There's one conversation about AI agents that isn't getting enough attention, and it's the one that matters most.
What happens after they're inside your systems?
Agents don't wait. They move across tools, trigger actions, and make decisions in sequence without a human in the loop at each step. That's the value proposition. It's also the risk surface.
Enterprise deployments tend to define access and stop there. What an agent is actually mandated to do, and where it stops gets treated as a detail to figure out later. An agent that can touch your systems without a clearly defined mandate is an open variable in your infrastructure, and open variables in large systems have a habit of becoming expensive problems.
A claims processing agent should be able to verify a policy, cross-reference a report, flag a discrepancy for human review. The moment it can initiate a payout above a threshold or change underlying policy terms without a second signature, the organisation has handed over a decision it probably didn't mean to. Defining that boundary is a governance decision, and it needs to be made before anything runs.

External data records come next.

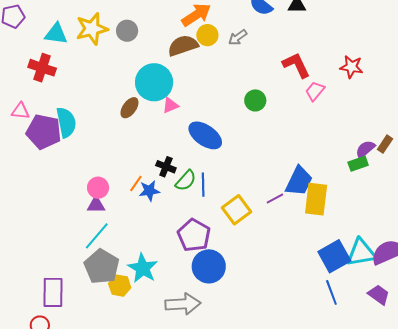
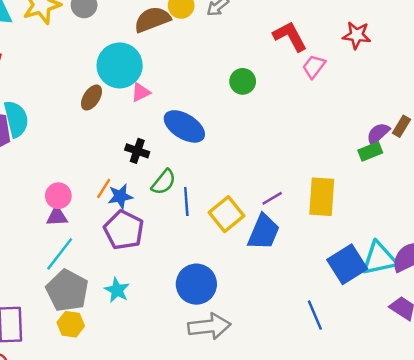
black cross: (166, 167) -> (137, 151), moved
blue trapezoid: (299, 181) -> (264, 232), moved
blue line: (203, 185) -> (186, 201), moved
purple pentagon: (194, 235) -> (124, 230), moved
cyan star: (143, 268) -> (117, 290), size x0.7
yellow hexagon: (120, 286) -> (71, 324), moved
blue line: (331, 292) -> (315, 315), moved
gray arrow: (183, 304) -> (209, 326), moved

One agent is manageable. A fleet of agents is a department, and without consistency within that department, issues build quickly.
When agents don't behave predictably across a system, data drifts, decisions conflict, and the organisation inherits the mess.
Scope creep in a human team is visible. You can catch it, address it, course correct. In an agentic system, it compounds until it becomes structural.
Give agents the smallest footprint that gets the job done. The governance work feels slow upfront, but it's considerably slower to unpack later.